**Data for review**.
==================================================

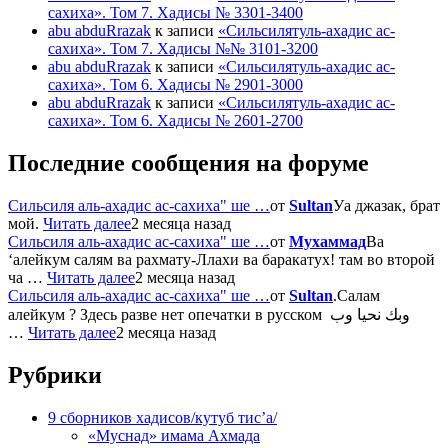
сахиха». Том 7. Хадисы № 3301-3400
abu abduRrazak
к записи
«Сильсилятуль-ахадис ас-
сахиха». Том 7. Хадисы №№ 3101-3200
abu abduRrazak
к записи
«Сильсилятуль-ахадис ас-
сахиха». Том 6. Хадисы № 2901-3000
abu abduRrazak
к записи
«Сильсилятуль-ахадис ас-
сахиха». Том 6. Хадисы № 2601-2700
Последние сообщения на форуме
Сильсиля аль-ахадис ас-сахиха" ше …
от
Sultan
Уа джазак, брат
мой.
Читать далее
2 месяца назад
Сильсиля аль-ахадис ас-сахиха" ше …
от
Мухаммад
Ва
‘алейкум салям ва рахмату-Ллахи ва баракатух! там во второй
ча …
Читать далее
2 месяца назад
Сильсиля аль-ахадис ас-сахиха" ше …
от
Sultan
.Салам
алейкум ? Здесь разве нет опечатки в русском وبك نحيا وب
…
Читать далее
2 месяца назад
Рубрики
9 сборников хадисов/кутуб тис’а/
«Муснад» имама Ахмада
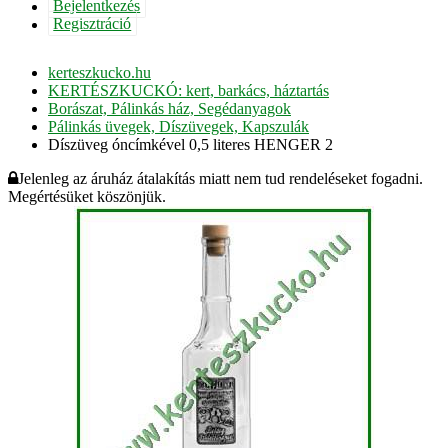
Bejelentkezés
Regisztráció
kerteszkucko.hu
KERTÉSZKUCKÓ: kert, barkács, háztartás
Borászat, Pálinkás ház, Segédanyagok
Pálinkás üvegek, Díszüvegek, Kapszulák
Díszüveg óncímkével 0,5 literes HENGER 2
Jelenleg az áruház átalakítás miatt nem tud rendeléseket fogadni.
Megértésüket köszönjük.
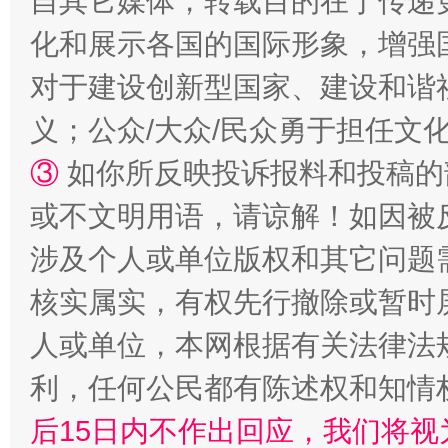
自其它媒体，转载目的在于传递
化和展示各国的国际形象，增强
对于建设创新型国家、建设和谐
义；公众/大众/民众勇于担任文
招工难、用工荒背后
③
如你所反映投诉报料和投稿的
或不文明用语，请谅解！如因被
涉及个人或单位版权和其它问题
核实属实，有权先行撤除或暂时
人或单位，本网根据有关法律法
利，任何公民都有陈述权和知情
网上购药对药下症？
后15日内不作出回应，我们将视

==================================================

**What to work on**. Each line from the one holding "алейкум ? Здесь" to the end of the records above must be copied exactly; the pictures must not be copied.

**Your solution**.
алейкум ? Здесь разве нет опечатки в русском وبك نحيا وب
…
Читать далее
2 месяца назад
Рубрики
9 сборников хадисов/кутуб тис’а/
«Муснад» имама Ахмада
Bejelentkezés
Regisztráció
kerteszkucko.hu
KERTÉSZKUCKÓ: kert, barkács, háztartás
Borászat, Pálinkás ház, Segédanyagok
Pálinkás üvegek, Díszüvegek, Kapszulák
Díszüveg óncímkével 0,5 literes HENGER 2
Jelenleg az áruház átalakítás miatt nem tud rendeléseket fogadni.
Megértésüket köszönjük.
自其它媒体，转载目的在于传递
化和展示各国的国际形象，增强
对于建设创新型国家、建设和谐
义；公众/大众/民众勇于担任文
招工难、用工荒背后
③
如你所反映投诉报料和投稿的
或不文明用语，请谅解！如因被
涉及个人或单位版权和其它问题
核实属实，有权先行撤除或暂时
人或单位，本网根据有关法律法
利，任何公民都有陈述权和知情
网上购药对药下症？
后15日内不作出回应，我们将视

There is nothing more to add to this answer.